The goal of the challenge is to understand how socio-demographic factors, tourist attractions, and people’s mobility level around the green spaces explain the demand for these spaces.
Create a model that predicts the average daily demand for green spaces and the main contributing factors.
GOAL 11: Sustainable Cities and Communities
The following datasets were provided to the participants:
Three major criticisms to the dataset were identified: lack of clarity on how the area of influence is calculated, the size of the dataset and the imbalance between the number of green spaces in the city of Porto and Lisbon. The participants noted that it would be better to work with raw data and, ideally, use an automatic visitor counting in the green areas to yield better results.
One team supplemented the dataset with OpenStreetMap data (from cafes and restaurants, for example), parish socio-demographic information, and pollution levels from OpenWeather. Other teams have also suggested adding extra data, such as the location and data regarding safety in the area of the green space, as well as the time that is spent in the green area.
Since the dataset was quite small, the teams started by examining the correlations between the feature sets. Afterward, the teams tried to train different regression models with the target set as the demand.

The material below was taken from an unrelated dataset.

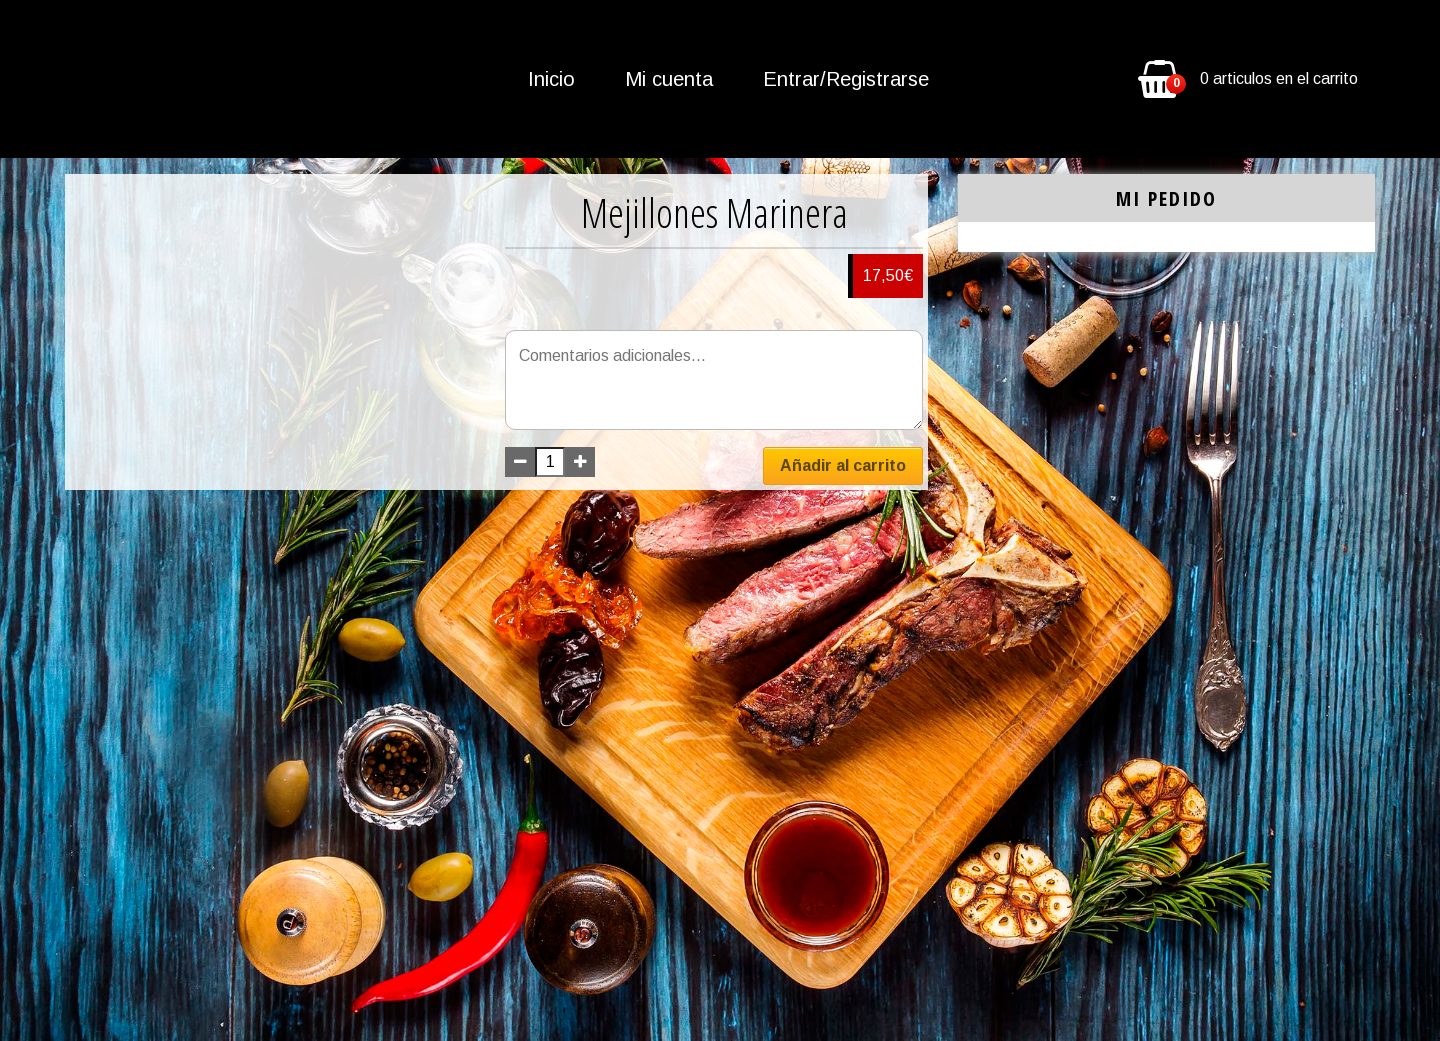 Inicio (551, 79)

One team tried linear regression, LASSO regression, ridge regression, and Random Forest algorithms, with very large MSE and MAE (Mean Average Error). Another team tried even a bigger range of algorithms: Linear Regression, Decision Tree and Random Forest Regressor, K Nearest Neighbor, Ridge Regression, Bayesian Regression, Principal Component Regression, Polynomial Regression, and Partial Least Squares Regression.
The teams reported very weak results mainly due to the size of the dataset. Most of the teams used the feature importance to analyze the possible factors that were most influential.
The teams found it hard to compare the data between Lisbon and Porto, as Porto has five times fewer parks than Lisbon. Nevertheless, it was noticed that what holds true for one city, might not be for another - for example, in Lisbon, the elderly population has a positive correlation with the demand, while in Porto, it is negative.
Regarding the main driving factors, it was discovered that accessibility to the park (see Figure 1), playgrounds, and more pedestrian streets are paramount. The predictive power of the models was meager, as the dataset was very small and without any temporal information.